Figure 3.Area-under-curve scores distribution for eight independent benchmarks. (A) regBase_REG_Common model. (B) regBase_REG model. (C) regBase_PAT model. (D) regBase_CAN model. Brown_eQTL, 11 tissue/cell type-specific eQTLs fine-mapping data that was profiled by Brown and colleagues; GTEx_eQTL, 44 tissues-specific eQTLs within fine-mapped credible set from GTEx V6; MPRA_eQTL, significant expression modulating variants by MPRA in lymphoblastoid cell lines; GWAS_5E-8, GWAS disease-associated regulatory variants with P-value < 5E–8 from GWAS Catalog; GWAS_1E-5, GWAS disease-associated regulatory variants with P-value < 1E-5 from GWAS Catalog; Somatic_eQTL, recurrent somatic mutations within significant flanking intervals per somatic eGene; Rare_Patho_SNV, rare pathogenic regulatory variants for inherited diseases; ASD_denovo_SNV, de novo pathogenic regulatory mutations for autism spectrum disorder.
Figure 4.Evaluation result of individual prediction tools on six independent testing datasets. (A) Performance on Brown_eQTL dataset. (B) Performance on GTEx_eQTL dataset. (C) Performance on GWAS_5E-8 dataset. (D) Performance on Rare_Patho_SNV dataset. (E) Performance on Somatic_eQTL dataset. (F) Performance on ASD_denovo_SNV dataset. AUPR, area under the precision recal curve; AUROC, area under the receiver operating characteristics curve; bubble size is proportional to Pearson correlation coefficients between predicted and true labels for each evaluation.
Figure 5.Non-coding regulatory variants prioritization at 5p15.33 TERT region. (A) GWAS significant SNPs and regional PHRED-scaled score distribution of our four composite models across 5p15.33 TERT region.

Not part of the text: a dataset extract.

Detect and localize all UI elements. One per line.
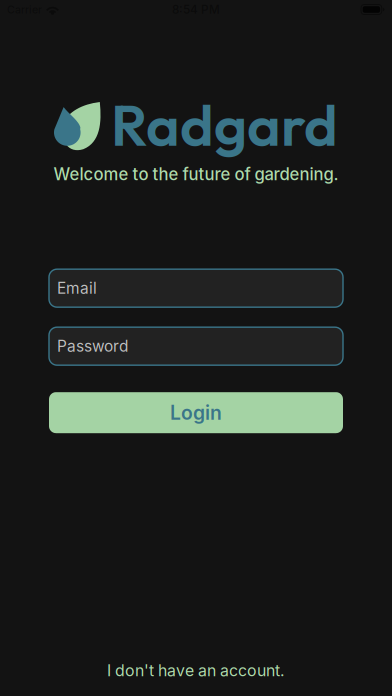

LocusZoom plot is generated using the most significant SNP rs10069690 as lead and the EUR LD structure. (B) Comparison of regional PHRED scores among our composite models and all integrated methods for 22 fine-mapping SNPs at 5p15.33 TERT gene. Tools that obtain more than 25% equal scores in the evaluation are excluded. (C) LocusZoom plots for regional PHRED-scaled score of 22 fine-mapping SNPs. The top prioritized SNP rs2853669 in regBase_REG_Common model and the top prioritized SNP rs13172201 in regBase_CAN models are selected as leads.
Figure 6.Causal regulatory alleles discrimination at base-wise resolution. (A) The uniqueness of prediction scores of 13 regBase-incorporated tools in the 259 bp ALDOB enhancer. (B) Prediction scores overlaid with expression fold changes (gray bars) for an ALDOB enhancer as determined with saturation mutagenesis assay. Pearson correlation values for this region are provided in parentheses for each method. (C) The proportion of discriminable scores among 13 regBase-incorporated tools for 55 453 simulated sites. (D) Degree of discrimination for pathogenic and non-pathogenic alleles of top prioritized variants among qualified prediction models.